=== Supplied entries ===
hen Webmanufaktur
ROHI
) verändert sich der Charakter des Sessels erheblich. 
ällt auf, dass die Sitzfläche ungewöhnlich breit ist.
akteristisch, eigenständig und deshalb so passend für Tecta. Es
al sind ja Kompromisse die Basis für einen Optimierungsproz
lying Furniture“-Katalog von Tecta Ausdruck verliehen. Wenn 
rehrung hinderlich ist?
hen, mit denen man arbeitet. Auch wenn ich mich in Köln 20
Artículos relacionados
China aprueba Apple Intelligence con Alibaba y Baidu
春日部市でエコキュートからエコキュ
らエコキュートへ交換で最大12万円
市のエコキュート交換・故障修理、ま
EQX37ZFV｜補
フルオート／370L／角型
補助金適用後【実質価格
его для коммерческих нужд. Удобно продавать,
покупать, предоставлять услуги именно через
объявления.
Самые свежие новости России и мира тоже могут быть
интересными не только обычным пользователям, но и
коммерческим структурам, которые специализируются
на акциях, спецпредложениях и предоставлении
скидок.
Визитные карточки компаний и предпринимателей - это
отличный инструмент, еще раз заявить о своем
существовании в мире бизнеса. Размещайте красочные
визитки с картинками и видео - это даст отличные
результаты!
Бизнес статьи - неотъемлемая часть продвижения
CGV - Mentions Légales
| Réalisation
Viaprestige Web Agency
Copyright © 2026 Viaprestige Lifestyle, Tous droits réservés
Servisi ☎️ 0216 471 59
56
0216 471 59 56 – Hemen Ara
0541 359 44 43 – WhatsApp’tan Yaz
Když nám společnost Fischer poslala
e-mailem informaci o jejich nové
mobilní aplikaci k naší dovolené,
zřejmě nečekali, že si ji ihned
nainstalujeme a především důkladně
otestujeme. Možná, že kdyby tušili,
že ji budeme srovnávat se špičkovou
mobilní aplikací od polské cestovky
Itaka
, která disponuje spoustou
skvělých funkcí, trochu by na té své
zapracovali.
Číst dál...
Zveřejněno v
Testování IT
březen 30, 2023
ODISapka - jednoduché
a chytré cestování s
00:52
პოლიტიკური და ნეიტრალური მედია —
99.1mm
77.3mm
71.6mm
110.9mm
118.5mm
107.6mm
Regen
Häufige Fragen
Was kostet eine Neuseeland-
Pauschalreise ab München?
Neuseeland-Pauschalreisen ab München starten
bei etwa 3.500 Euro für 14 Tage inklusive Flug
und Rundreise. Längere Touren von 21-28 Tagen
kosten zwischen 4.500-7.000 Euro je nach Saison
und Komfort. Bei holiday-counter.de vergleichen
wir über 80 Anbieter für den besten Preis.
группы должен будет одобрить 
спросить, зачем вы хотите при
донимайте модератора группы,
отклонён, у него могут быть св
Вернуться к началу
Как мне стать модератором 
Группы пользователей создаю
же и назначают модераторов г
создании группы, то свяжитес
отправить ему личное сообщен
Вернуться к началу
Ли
===
▸ **Task description**
Every line of the entries above that includes "Euro" should be copied.

▸ **Written response**
bei etwa 3.500 Euro für 14 Tage inklusive Flug
kosten zwischen 4.500-7.000 Euro je nach Saison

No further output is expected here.